Several others got just as far, only to fail and climb back down.

Then it was my turn.

Geared up in a hard hat and harness attached to a wire as a safety device, I started climbing. It felt easy until I was about midway and the pole began to sway in the wind. The farther up I went, the more it rocked back and forth.

Gripping the metal rungs even harder, I kept climbing.

Finally, I was on the last rung… the place where others had been and had stopped and then turned back. I vowed I would not do that. I sat with my foot on the last rung for about a minute, and then I counted to three. 1…2…3… and made myself lift my left foot up onto the top of the pole. I was almost there.

I paused. I realized I would have to use every ounce of muscle and grit to finish the climb and get my other foot onto the top of the pole. With nothing to hold on to. Just me up there… depending on just me.

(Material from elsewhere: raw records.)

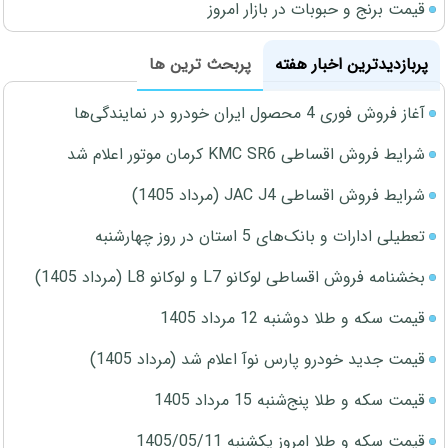
قیمت برنج و حبوبات در بازار امروز
پربازدیدترین اخبار هفته
پربحث ترین ها
آغاز فروش فوری 4 محصول ایران خودرو در نمایندگی‌ها
شرایط فروش اقساطی KMC SR6 کرمان موتور اعلام شد
شرایط فروش اقساطی JAC J4 (مرداد 1405)
تعطیلی ادارات و بانک‌های 5 استان در روز چهارشنبه
بخشنامه فروش اقساطی لوکانو L7 و لوکانو L8 (مرداد 1405)
قیمت سکه و طلا دوشنبه 12 مرداد 1405
قیمت جدید خودرو پارس نوآ اعلام شد (مرداد 1405)
قیمت سکه و طلا پنج‌شنبه 15 مرداد 1405
قیمت سکه و طلا امروز یکشنبه 1405/05/11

And then it also occurred to me that the worst thing that could happen was that I‘d fall and have to climb back up and try it again.

So, I put all of my weight on my left foot and lifted my right onto the top of the swaying pole. I stood there amazed I hadn’t fallen. I basked in the glory of it all for a few minutes, taking in the glorious landscape that I could see for miles around me.

“Waaaaaaah hooooooo!!” I shouted.

And then I took the big leap for the trapeze bar.

Oh, what a feeling of success that was!

Don’t be the person who climbs back down. Don’t sit there clinging to the footholds deciding if you’re going to take the last step. Decide before you climb that you’ll go all out and not quit until you make it. Keep going while you have the momentum of climbing up rung by rung. One “rung victory” at a time. The last step is part of the momentum you already have. Take it! Do it! 1… 2… 3… Go!

Then you’ll be standing on the very top spreading your arms out wide, taking in the incredible beauty of having made it and shouting, “Waaaaaaah hooooooo!!”